Not a Born Entrepreneur? Try BASE

Vladislav Simov started his first company when he was only 18. When he was about to invest his family’s entire savings in his first truck, the dealer asked him, “What kind of truck do you want?” “Well, um, blue,” he replied.

Vladislav may have been lacking in experience and knowledge, but he had motivation aplenty, so success wasn’t long in coming: a decade and a half later, his company owns more than 40 trucks and is one of the major hazmat carriers in the Balkans. His transportation company is one of several successful businesses he has built so far, among them Domestina, Bulgaria’s largest online platform for cleaning services.

Stanimira Georgieva of Stanimira’s Chocolate House started making chocolate after her husband mistakenly signed her up for a professional chocolate-making course instead of giving her a holiday tour of chocolate workshops in Belgium.

Georgi Hristov of Ailyak started brewing beer on the stovetop at home, and Lukan Chervenkov of Shushon sold his first merino wool socks to the three Fs: family, friends, and fools. It took both businesses a few years to break even.

Today, you don’t need to rely on chance or luck, or hope to hit upon the right approach if you want to build a business. Starting a company is no longer the lonely undertaking it was years ago thanks to the Business Academy for Starting Entrepreneurs – BASE, a free entrepreneurship program developed by the America for Bulgaria Foundation. The program connects aspiring entrepreneurs with business veterans like Vladislav, Stanimira, Georgi, and Lukan and helps them become a part of a network of individuals who want to make things happen and are willing to share their experience with others.

Inspired by US training programs for small-business owners, BASE shortens the distance from idea to implementation by relying on volunteer mentors with an entrepreneurship background and on learning by doing. During the three-month program, participants master the basics of starting a business, as outlined in ABF’s Practical Handbook on Entrepreneurship: they learn how to develop their business ideas, why it is important to do a market study, how to talk to potential customers and suppliers, where to get start-up capital, how to price their goods and services, and much more. With the help of their mentors, they develop business plans that compete for funding at the program’s end.

So far, 102 individuals have completed one of the five editions of the program, in Sofia, Mirkovo, Etropole, Panagyurishte, and Vratsa. Program participants presented 61 business plans and started or grew 58 small businesses as a result of the program. Among them is a bakery, a robotics course, a glassware workshop, a guest house, and a souvenir shop. About thirty mentors from different business fields have volunteered their time in the BASE program so far.
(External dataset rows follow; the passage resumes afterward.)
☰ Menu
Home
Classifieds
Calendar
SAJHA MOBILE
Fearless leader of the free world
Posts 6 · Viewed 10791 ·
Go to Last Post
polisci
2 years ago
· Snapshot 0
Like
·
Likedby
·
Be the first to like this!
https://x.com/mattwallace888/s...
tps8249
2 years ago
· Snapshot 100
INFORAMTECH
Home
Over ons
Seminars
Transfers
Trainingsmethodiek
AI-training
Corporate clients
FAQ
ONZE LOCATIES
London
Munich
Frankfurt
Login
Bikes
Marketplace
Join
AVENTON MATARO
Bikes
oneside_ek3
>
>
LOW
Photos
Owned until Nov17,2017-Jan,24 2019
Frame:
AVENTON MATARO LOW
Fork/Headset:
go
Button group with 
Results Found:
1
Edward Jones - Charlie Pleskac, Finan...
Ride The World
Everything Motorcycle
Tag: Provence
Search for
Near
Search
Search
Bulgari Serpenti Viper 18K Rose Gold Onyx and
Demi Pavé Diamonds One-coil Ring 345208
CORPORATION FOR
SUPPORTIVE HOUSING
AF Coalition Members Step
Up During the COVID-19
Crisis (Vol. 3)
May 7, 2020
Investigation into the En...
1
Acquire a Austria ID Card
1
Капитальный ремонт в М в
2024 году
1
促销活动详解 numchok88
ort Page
“Many of the participants already have a good idea, but they lack the knowledge to transform it into a functioning business, and sometimes also the courage to take the first step. BASE gives them the basic knowledge to get started and shows them that they are not alone. There are many like them who choose the path of entrepreneurship,” says Nadia Zaharieva, who manages the program for ABF and teaches the class on financial planning.

Mariya Tsacheva lived in the United States for many years and had never considered going into business by herself before she and her family moved back to Bulgaria in 2016. The BASE program encouraged her to give entrepreneurship a try. “The lecturers in the program were very interesting, and with their example, with the businesses they developed, they gave me moral support and the confidence that I could do it too,” she says. Currently, Mariya co-owns and manages a small bakery in the village of Chavdar.
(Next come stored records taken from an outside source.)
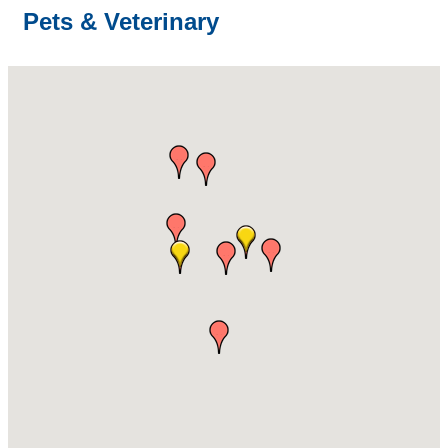
Pets & Veterinary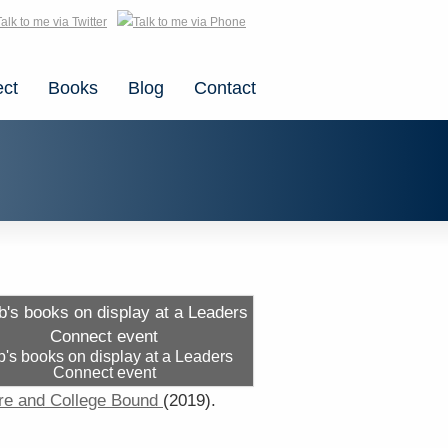
ct
Books
Blog
Contact
's books on display at a Leaders
Connect event
re and College Bound
(2019).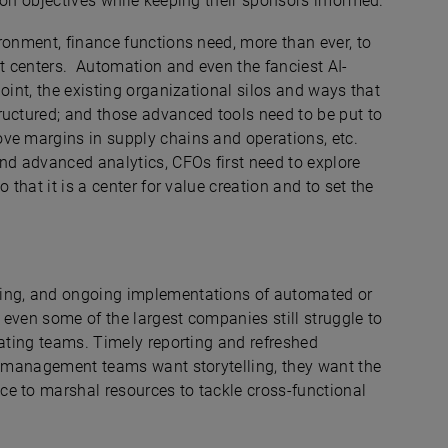
ion objectives while keeping their sponsors informed.
ronment, finance functions need, more than ever, to
st centers. Automation and even the fanciest AI-
oint, the existing organizational silos and ways that
ructured; and those advanced tools need to be put to
ve margins in supply chains and operations, etc.
nd advanced analytics, CFOs first need to explore
 that it is a center for value creation and to set the
sing, and ongoing implementations of automated or
t even some of the largest companies still struggle to
rating teams. Timely reporting and refreshed
nd management teams want storytelling, they want the
e to marshal resources to tackle cross-functional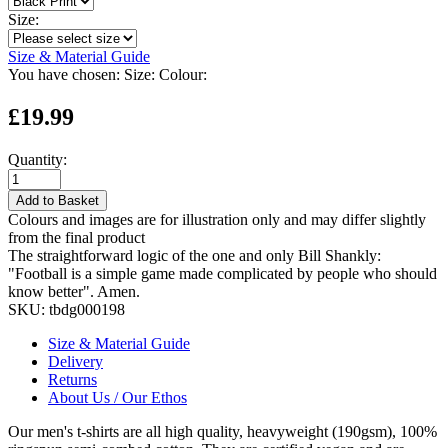
Size:
Size & Material Guide
You have chosen:
Size:
Colour:
£19.99
Quantity:
Add to Basket
Colours and images are for illustration only and may differ slightly
from the final product
The straightforward logic of the one and only Bill Shankly:
"Football is a simple game made complicated by people who should
know better". Amen.
SKU:
tbdg000198
Size & Material Guide
Delivery
Returns
About Us / Our Ethos
Our men's t-shirts are all high quality, heavyweight (190gsm), 100%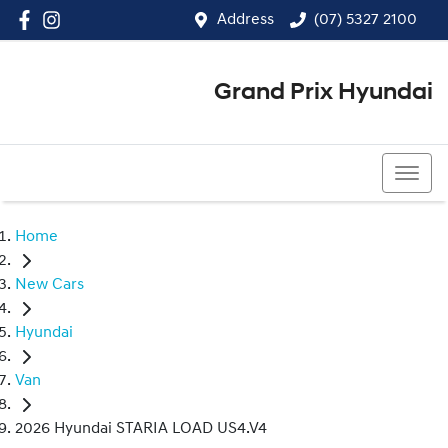
Address
(07) 5327 2100
Grand Prix Hyundai
(07) 5327 2100
Home
New Cars
Hyundai
Van
2026 Hyundai STARIA LOAD US4.V4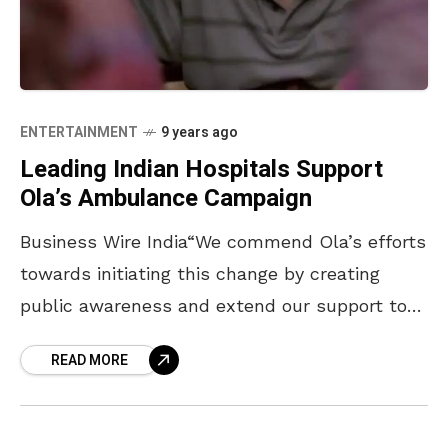
ENTERTAINMENT
9 years ago
Leading Indian Hospitals Support
Ola’s Ambulance Campaign
Business Wire India“We commend Ola’s efforts
towards initiating this change by creating
public awareness and extend our support to
Ola in this endeavour.” says Dr A. N.
READ MORE
Venkatesh, Sr. Consultant & HOD, Department
of Emergency Medicine, Apollo Hospital, at the
launch of Ola’s first in a series of videos and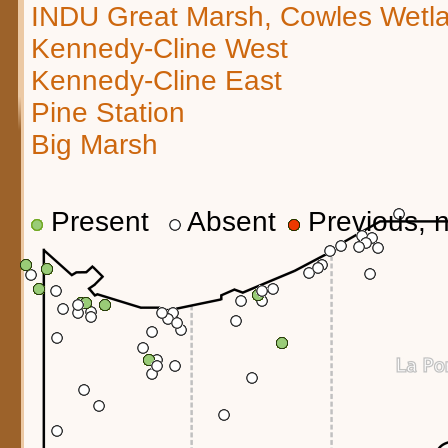
INDU Great Marsh, Cowles Wetl
Kennedy-Cline West
Kennedy-Cline East
Pine Station
Big Marsh
Present
Absent
Previous, n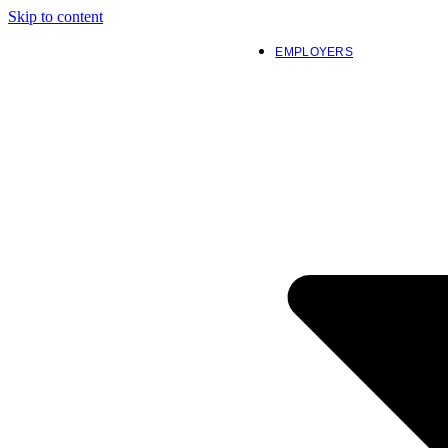
Skip to content
EMPLOYERS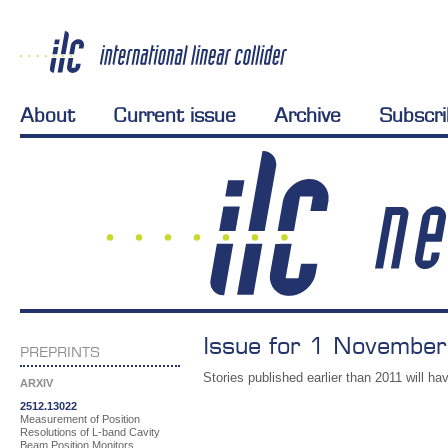
About
Current issue
Archive
Subscr
Issue for 1 November
PREPRINTS
Stories published earlier than 2011 will hav
ARXIV
2512.13022
Measurement of Position
Resolutions of L-band Cavity
Beam Position Monitors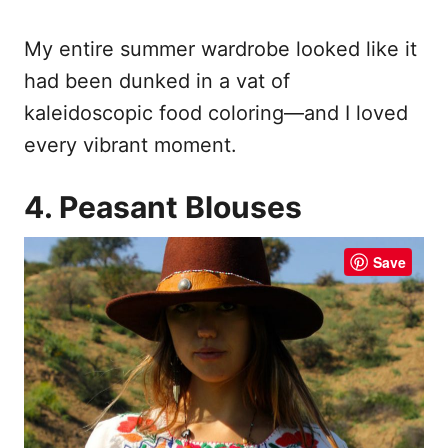
My entire summer wardrobe looked like it
had been dunked in a vat of
kaleidoscopic food coloring—and I loved
every vibrant moment.
4. Peasant Blouses
Save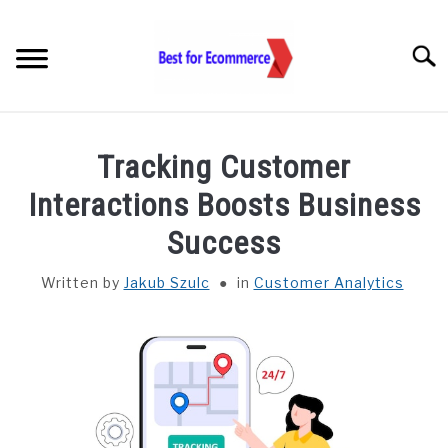
Skip
to
Searc
content
TOOLS
Tracking Customer
KNOWLEDGE
Interactions Boosts Business
Success
STATISTICS
SUBM
TOGGL
Written by
Jakub Szulc
in
Customer Analytics
ABOUT US
CHECK AI VISIBILITY
LET’S TALK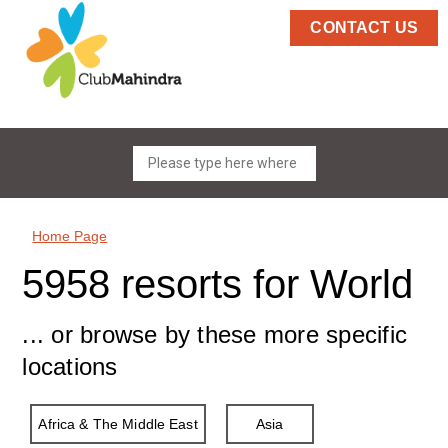
CONTACT US
Home Page
5958 resorts for World
... or browse by these more specific
locations
Africa & The Middle East
Asia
Although she left the program more than a year ago, Mariya keeps in touch with some of her group members and mentors. “We succeed because we create a supportive community of entrepreneurs,” Nadia Zaharieva says.

Mariya’s bakery is Hristina Bairiakova’s first big client. The latter’s business plan won first prize in the Panagyurishte edition of the program in 2019. Hristina had been making cakes for friends for years but never mustered the courage to turn her hobby into a business. Thanks to BASE, this is about to change.
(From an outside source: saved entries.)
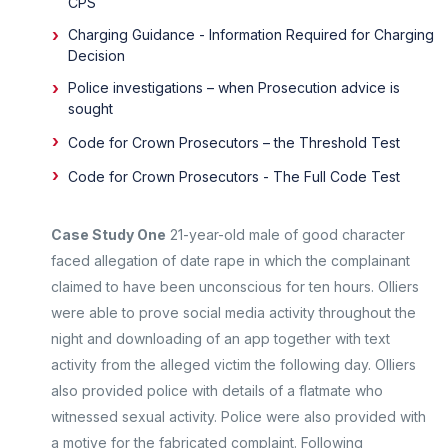
CPS
Charging Guidance - Information Required for Charging
Decision
Police investigations – when Prosecution advice is
sought
Code for Crown Prosecutors – the Threshold Test
Code for Crown Prosecutors - The Full Code Test
Case Study One
21-year-old male of good character
faced allegation of date rape in which the complainant
claimed to have been unconscious for ten hours. Olliers
were able to prove social media activity throughout the
night and downloading of an app together with text
activity from the alleged victim the following day. Olliers
also provided police with details of a flatmate who
witnessed sexual activity. Police were also provided with
a motive for the fabricated complaint. Following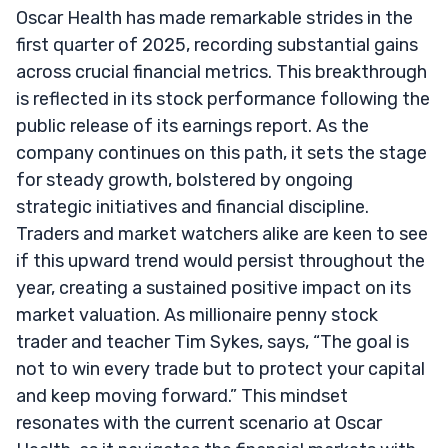
Oscar Health has made remarkable strides in the
first quarter of 2025, recording substantial gains
across crucial financial metrics. This breakthrough
is reflected in its stock performance following the
public release of its earnings report. As the
company continues on this path, it sets the stage
for steady growth, bolstered by ongoing
strategic initiatives and financial discipline.
Traders and market watchers alike are keen to see
if this upward trend would persist throughout the
year, creating a sustained positive impact on its
market valuation. As millionaire penny stock
trader and teacher Tim Sykes, says, “The goal is
not to win every trade but to protect your capital
and keep moving forward.” This mindset
resonates with the current scenario at Oscar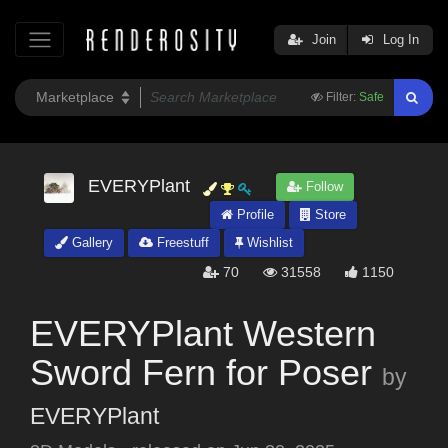
Join
Log In
Filter:
Safe
EVERYPlant
Follow
Profile
Store
Gallery
Freestuff
Wishlist
70
31558
1150
EVERYPlant Western
Sword Fern for Poser
by
EVERYPlant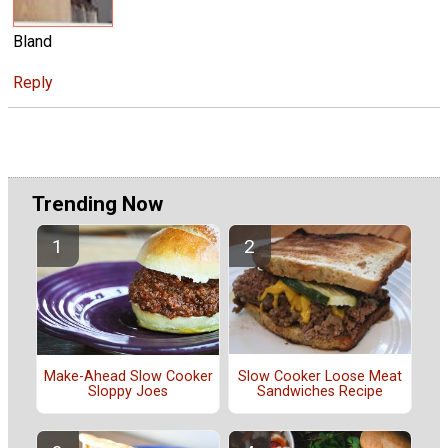
Bland
Reply
Trending Now
Slow Cooker Loose Meat
Make-Ahead Slow Cooker
Sandwiches Recipe
Sloppy Joes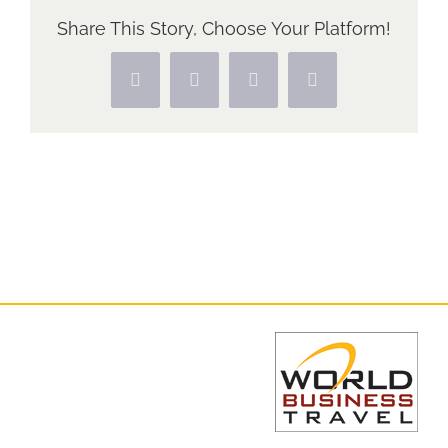
Share This Story, Choose Your Platform!
Facebook
X
Pinterest
Vk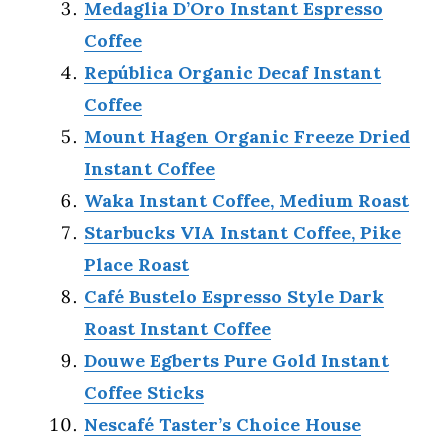
Medaglia D’Oro Instant Espresso
Coffee
República Organic Decaf Instant
Coffee
Mount Hagen Organic Freeze Dried
Instant Coffee
Waka Instant Coffee, Medium Roast
Starbucks VIA Instant Coffee, Pike
Place Roast
Café Bustelo Espresso Style Dark
Roast Instant Coffee
Douwe Egberts Pure Gold Instant
Coffee Sticks
Nescafé Taster’s Choice House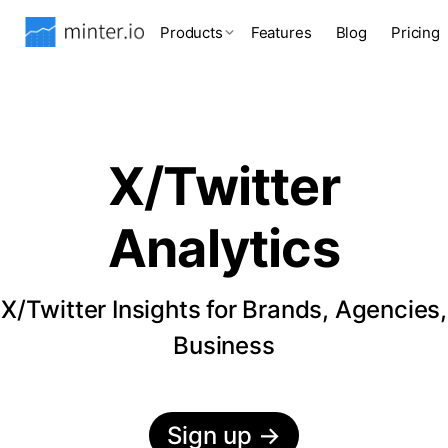
Products
Features
Blog
Pricing
X/Twitter
Analytics
X/Twitter Insights for Brands, Agencies,
Business
Sign up
→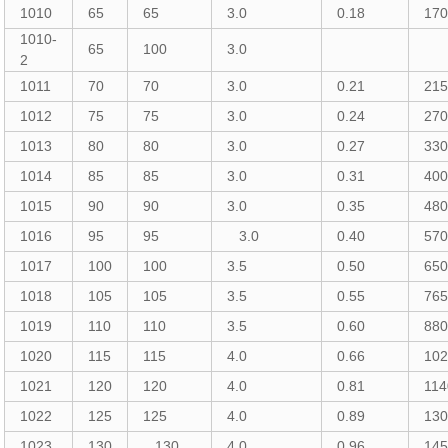
1010
65
65
3.0
0.18
17
1010-
65
100
3.0
2
1011
70
70
3.0
0.21
21
1012
75
75
3.0
0.24
27
1013
80
80
3.0
0.27
33
1014
85
85
3.0
0.31
40
1015
90
90
3.0
0.35
48
1016
95
95
3.0
0.40
57
1017
100
100
3.5
0.50
65
1018
105
105
3.5
0.55
76
1019
110
110
3.5
0.60
88
1020
115
115
4.0
0.66
10
1021
120
120
4.0
0.81
114
1022
125
125
4.0
0.89
13
1023
130
130
4.0
0.96
14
How do you know if entrepreneurship is right for you? Vladislav Simov offers a good litmus test of entrepreneurship potential:

“An entrepreneur is someone who is not satisfied with something in their life and has decided to change it. An entrepreneur is not happy with the status quo. An entrepreneur is not scared to dream. Entrepreneurship is freedom. If you want to live a better life and have more freedom to follow your personal happiness and goals, rather than follow others’, then you are an entrepreneur.”

ABF works in partnership with the Trust for Social Achievement, Industrial Cluster Srednogorie, the National Association of Small and Medium Businesses, ABLE (Association of Bulgarian Leaders & Entrepreneurs) and corporate partners to bring BASE to communities around Bulgaria. Five new program editions will be launched in the fall of 2019, two in Sofia and one each in Vratsa, Pleven, and the Srednogorie region.